I am building a ESP-07 based IOT device, that detects the status of 4 doors. The device must connect to WiFi and send an http request, when 1 of 4 doors is opened. I want to place a reed switch, for example on each door. The battery consumption should be minimal, so I thought of using deepsleep () or something similar to keep the device asleep most of the time, or keep it completely off (like most Dash buttons does).
I have studied several options, but almost all use a single GPIO to wake up the device. For example, this option wakes the device up if D3 goes high, and sleep if D3 is low. #include #include #define WAKE_PIN D3
const char* ssid = "SSID";
const char* pass = "PASSWORD";
extern "C" {
#include "gpio.h"
}
extern "C" {
#include "user_interface.h"
}
void setup(){
WiFi.begin(ssid, pass);
uint8_t i = 0;
while (WiFi.status() != WL_CONNECTED && i++ < 10) delay(250);
Serial.begin(115200);
Serial.println("Setup");
pinMode(WAKE_PIN, INPUT_PULLUP);
pinMode(LED_BUILTIN, OUTPUT);
digitalWrite(LED_BUILTIN, LOW);
gpio_init(); // Initilise GPIO pins
}
void loop(){
Serial.println("Do something...");
if(!digitalRead(WAKE_PIN)){
sleep();
}
delay(1000);
}
void sleep(){
Serial.println("Going to sleep...");
delay(10);
wifi_fpm_set_sleep_type(LIGHT_SLEEP_T); // set sleep type
gpio_pin_wakeup_enable(GPIO_ID_PIN(WAKE_PIN), GPIO_PIN_INTR_HILEVEL);
wifi_fpm_open(); // Enables force sleep
wifi_fpm_do_sleep(0xFFFFFFF); // Sleep for longest possible time
delay(100);
Serial.println("Woke up!");
}
Here, GPIO_ID_PIN(2) corresponds to GPIO2 on ESP8266-01 , GPIO_PIN_INTR_LOLEVEL for a logic low, can also do other interrupts.
My question is:
Can I use more than one GPIO, that is, one of 4 GPIOs to wake up the device?
I have the problem of knowing which of the four doors has been opened!
The other option I have thought is to use a latch circuit that turns on the (previously turned off) device using a single GPIO. Something like this:
What I meant is that ESP-07 can latch its own power on (and off) using an MOSFET pair connected in parallel with the physical (momentary contact) power switch.
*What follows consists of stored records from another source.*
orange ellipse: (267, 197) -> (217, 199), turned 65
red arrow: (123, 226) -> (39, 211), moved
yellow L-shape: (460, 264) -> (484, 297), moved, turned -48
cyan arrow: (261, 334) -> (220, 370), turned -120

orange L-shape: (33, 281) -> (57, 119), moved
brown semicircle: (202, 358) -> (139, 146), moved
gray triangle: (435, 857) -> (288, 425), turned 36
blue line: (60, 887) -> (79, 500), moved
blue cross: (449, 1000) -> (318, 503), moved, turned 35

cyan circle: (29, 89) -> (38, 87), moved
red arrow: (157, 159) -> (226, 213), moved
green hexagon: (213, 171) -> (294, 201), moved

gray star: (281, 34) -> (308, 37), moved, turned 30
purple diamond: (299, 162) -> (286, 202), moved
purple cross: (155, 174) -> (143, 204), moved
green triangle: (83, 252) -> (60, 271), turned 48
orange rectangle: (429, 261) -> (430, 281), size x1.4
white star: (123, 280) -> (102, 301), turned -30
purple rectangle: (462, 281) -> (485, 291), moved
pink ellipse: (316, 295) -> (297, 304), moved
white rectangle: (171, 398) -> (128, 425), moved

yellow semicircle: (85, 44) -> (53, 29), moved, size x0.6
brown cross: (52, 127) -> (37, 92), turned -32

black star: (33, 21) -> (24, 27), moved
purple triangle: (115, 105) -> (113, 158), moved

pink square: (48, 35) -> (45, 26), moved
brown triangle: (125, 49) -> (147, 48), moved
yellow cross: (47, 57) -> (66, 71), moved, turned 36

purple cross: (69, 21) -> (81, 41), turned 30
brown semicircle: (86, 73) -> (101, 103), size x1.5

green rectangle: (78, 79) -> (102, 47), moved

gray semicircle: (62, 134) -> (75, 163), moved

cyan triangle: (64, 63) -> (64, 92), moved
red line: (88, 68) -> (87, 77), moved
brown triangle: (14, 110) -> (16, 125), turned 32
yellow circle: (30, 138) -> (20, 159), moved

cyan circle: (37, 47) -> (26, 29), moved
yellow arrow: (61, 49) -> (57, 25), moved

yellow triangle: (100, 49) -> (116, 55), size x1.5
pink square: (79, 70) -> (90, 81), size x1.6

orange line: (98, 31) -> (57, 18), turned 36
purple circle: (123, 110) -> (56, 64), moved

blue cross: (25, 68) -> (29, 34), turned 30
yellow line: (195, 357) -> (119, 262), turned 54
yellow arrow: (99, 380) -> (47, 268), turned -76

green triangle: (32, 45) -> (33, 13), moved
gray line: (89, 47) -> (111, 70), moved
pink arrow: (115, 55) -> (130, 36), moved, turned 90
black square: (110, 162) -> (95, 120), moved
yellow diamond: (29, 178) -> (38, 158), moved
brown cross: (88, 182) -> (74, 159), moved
When the power switch is pressed (or a door is opened), one of the first things the ESP8266 needs to do is latch the power on. When the current iteration of this programm is done, it simply turns it's own power off again.
#define POWER_SW 2 // GPIO connected to POWER_LATCH
void LatchOn() {
pinMode(POWER_SW, OUTPUT);
digitalWrite(POWER_SW, HIGH);
}
void LatchOff() {
digitalWrite(POWER_SW, LOW);
}
What I want to know is how I can use more than one signal from each of the 4 doors, or, use 4 GPIOs to activate the latch circuit. I tried with one single door connected to the GPIO that wakes the chip up. I want to extend the functionality of my program so that any of the 4 doors turns the chip on.
Thanks in advance!
P.S.
I have opened a thread about this topic in Arduino Forum as well.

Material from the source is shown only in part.